By the time our satellite images revealed the objects true shape, we could do little but wait for arrival. Not knowing their destination, a coalition of governments frantically partnered together, placing “greeting teams” in locations across the globe. It seems my location had been the correct guess.
A collective gasp sounded as the massive ship burst through the thick cloud cover which it had been causing (Something about exciting the atmospheric ions, according to one physicist). Wide-eyed, I stared at definitive proof that we are not alone in the universe.

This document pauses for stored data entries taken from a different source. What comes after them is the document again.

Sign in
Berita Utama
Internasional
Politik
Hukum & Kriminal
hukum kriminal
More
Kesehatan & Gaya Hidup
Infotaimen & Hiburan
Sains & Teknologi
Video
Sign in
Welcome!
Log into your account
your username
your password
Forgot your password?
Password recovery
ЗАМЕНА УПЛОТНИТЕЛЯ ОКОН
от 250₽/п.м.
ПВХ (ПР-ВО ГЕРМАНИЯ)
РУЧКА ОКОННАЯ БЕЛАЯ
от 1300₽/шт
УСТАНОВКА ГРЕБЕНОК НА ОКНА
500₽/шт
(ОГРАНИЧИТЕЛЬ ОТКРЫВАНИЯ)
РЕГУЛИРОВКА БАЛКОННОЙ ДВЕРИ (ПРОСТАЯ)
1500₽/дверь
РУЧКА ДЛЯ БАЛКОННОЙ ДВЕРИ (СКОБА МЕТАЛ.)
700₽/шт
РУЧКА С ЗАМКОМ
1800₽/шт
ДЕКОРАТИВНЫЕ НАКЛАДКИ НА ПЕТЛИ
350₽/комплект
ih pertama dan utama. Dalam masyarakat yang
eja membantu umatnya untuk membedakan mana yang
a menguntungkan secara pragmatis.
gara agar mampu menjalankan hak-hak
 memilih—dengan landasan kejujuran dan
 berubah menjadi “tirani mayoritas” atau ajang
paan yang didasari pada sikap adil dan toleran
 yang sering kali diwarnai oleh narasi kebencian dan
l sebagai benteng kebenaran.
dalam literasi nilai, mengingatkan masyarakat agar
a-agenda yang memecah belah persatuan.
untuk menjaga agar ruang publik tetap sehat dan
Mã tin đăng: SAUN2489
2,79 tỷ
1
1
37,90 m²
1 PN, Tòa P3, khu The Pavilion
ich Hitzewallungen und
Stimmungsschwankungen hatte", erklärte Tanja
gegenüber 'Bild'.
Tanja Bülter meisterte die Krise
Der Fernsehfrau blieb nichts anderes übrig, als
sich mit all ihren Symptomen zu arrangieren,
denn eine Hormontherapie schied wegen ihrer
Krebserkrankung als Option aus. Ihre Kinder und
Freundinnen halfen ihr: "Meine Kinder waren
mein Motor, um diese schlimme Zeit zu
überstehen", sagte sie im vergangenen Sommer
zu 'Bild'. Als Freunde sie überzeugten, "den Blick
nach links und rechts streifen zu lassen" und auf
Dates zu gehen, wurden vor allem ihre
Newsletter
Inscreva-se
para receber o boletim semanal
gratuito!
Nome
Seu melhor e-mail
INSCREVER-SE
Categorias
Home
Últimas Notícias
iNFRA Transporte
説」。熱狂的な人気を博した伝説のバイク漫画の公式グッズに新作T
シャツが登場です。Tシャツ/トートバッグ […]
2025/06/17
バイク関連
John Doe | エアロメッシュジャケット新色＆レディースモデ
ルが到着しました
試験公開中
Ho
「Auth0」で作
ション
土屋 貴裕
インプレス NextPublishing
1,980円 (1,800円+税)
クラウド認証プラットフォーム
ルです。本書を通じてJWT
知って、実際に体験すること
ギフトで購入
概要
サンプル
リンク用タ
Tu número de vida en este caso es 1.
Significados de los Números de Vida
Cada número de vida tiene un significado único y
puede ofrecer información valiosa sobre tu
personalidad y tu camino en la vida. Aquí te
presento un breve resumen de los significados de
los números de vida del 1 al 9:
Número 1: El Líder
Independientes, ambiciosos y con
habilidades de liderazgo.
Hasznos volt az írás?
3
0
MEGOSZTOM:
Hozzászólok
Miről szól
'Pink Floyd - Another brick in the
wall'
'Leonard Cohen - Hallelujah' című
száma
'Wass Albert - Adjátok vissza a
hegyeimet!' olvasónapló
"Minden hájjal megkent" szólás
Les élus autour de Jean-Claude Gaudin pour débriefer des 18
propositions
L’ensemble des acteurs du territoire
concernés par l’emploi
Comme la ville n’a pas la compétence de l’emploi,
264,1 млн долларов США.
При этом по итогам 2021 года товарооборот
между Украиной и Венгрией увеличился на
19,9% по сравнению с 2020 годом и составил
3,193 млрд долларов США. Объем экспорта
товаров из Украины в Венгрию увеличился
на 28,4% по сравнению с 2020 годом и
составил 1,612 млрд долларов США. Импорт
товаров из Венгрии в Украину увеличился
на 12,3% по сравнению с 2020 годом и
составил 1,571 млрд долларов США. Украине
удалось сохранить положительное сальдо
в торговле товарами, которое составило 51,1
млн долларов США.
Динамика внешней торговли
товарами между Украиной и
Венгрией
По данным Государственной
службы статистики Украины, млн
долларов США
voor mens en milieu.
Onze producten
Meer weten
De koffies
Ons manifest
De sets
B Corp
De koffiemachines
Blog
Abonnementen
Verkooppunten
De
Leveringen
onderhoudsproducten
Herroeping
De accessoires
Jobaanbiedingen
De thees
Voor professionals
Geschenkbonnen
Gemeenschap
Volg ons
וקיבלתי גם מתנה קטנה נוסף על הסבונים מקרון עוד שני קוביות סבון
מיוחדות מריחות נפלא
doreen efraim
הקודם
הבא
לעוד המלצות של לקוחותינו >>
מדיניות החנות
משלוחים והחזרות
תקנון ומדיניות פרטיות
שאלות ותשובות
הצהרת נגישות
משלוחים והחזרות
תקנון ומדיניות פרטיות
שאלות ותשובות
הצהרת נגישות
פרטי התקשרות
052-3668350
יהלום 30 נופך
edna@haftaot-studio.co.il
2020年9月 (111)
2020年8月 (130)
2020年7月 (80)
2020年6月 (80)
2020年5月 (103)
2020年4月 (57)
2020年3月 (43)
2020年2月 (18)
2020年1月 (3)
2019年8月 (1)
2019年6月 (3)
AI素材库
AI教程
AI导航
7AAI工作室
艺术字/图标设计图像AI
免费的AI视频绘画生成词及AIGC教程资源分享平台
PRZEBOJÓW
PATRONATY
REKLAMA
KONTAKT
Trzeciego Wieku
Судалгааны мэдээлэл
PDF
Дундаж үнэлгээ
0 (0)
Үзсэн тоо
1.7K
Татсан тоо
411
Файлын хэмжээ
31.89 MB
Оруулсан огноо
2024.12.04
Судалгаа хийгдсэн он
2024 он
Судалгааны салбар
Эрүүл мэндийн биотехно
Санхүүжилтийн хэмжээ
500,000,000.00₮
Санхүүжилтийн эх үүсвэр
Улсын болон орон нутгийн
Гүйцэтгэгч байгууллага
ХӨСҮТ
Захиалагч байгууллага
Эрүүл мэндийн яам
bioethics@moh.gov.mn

Then, not unlike the spaceship from that Spielberg movie, the craft rumbled ear-shattering tones. Having anticipated this form of communication, we all turned to the towering monitor from our computer, waiting for the translation. My mind swirled as I imagined what our first contact message from the aliens would be. Did they come in peace or as conquerors?
And then, the monitor glowed bright with words.
“Sorry to bother you, but we seem to have lost our way. Can you point us in the direction of Alpha Centauri?”
[This is my entry into the Sunday Photo Fiction challenge, hosted by Alastair Forbes. Write a short story of 200 words or less from the photo prompt provided.]